On the Lived, Imagined Body: A Phenomenological Praxis of a Somatic Architecture


  • Christine Bellerose School of the Arts, Media, Performance, & Design in the Dance Studies program at York University




"On the Lived, Imagined Body" is a reflective remembering from the point of view of a movement
performance artist's training session learning to dance with imagined wings when in her lived
experience, the body of the dancer is aware somatically of moving with wings that do not actually
exist. The overarching conceptualization in this article describes the inner-outer tensions, the
kinesthetic, somatic, proprioceptive penetration inward and the visual-kinetic, imaginative reach
outward. The landmark work from dance phenomenologist Maxine Sheets-Johnstone (1966/2015),
The Phenomenology of Dance, prompted the author of this article to translate an embodied
experiential and imagined event for readers who might never have had the experience of a somatic
movement training of dancing with imagined wings as a lived experience.
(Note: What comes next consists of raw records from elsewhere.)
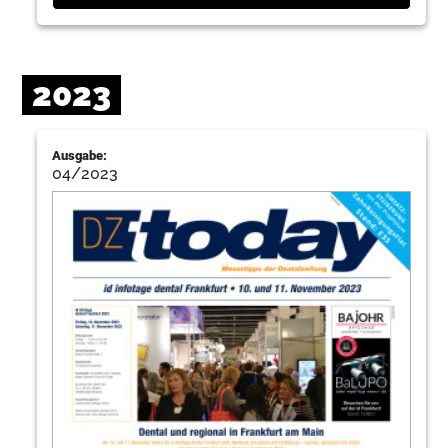
2023
Ausgabe:
04/2023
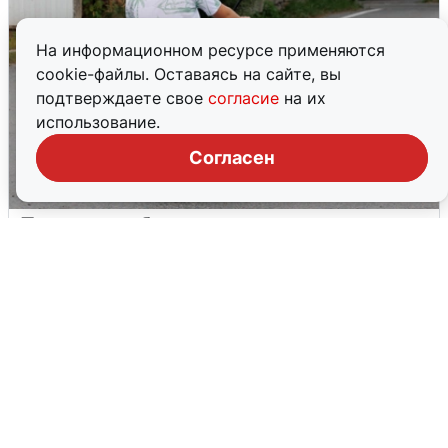
На информационном ресурсе применяются
cookie-файлы. Оставаясь на сайте, вы
подтверждаете свое
согласие
на их
использование.
Согласен
Тюменцам бесплатно подвезут воду:
адреса и график
3 августа
0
The phenomenology of
dancing as if with lived and imagined wings is developed further as a result of two week-long
presencing workshops taught by contemporary dancer-choreographer and somatics teacher Benoît
Lachambre (2015/2016). For movement artists and dance practitioners, experiencing imaginary
wings as lived wings means experiencing movement through mindful awareness and conscious
intention of a praxis of somatic architecture.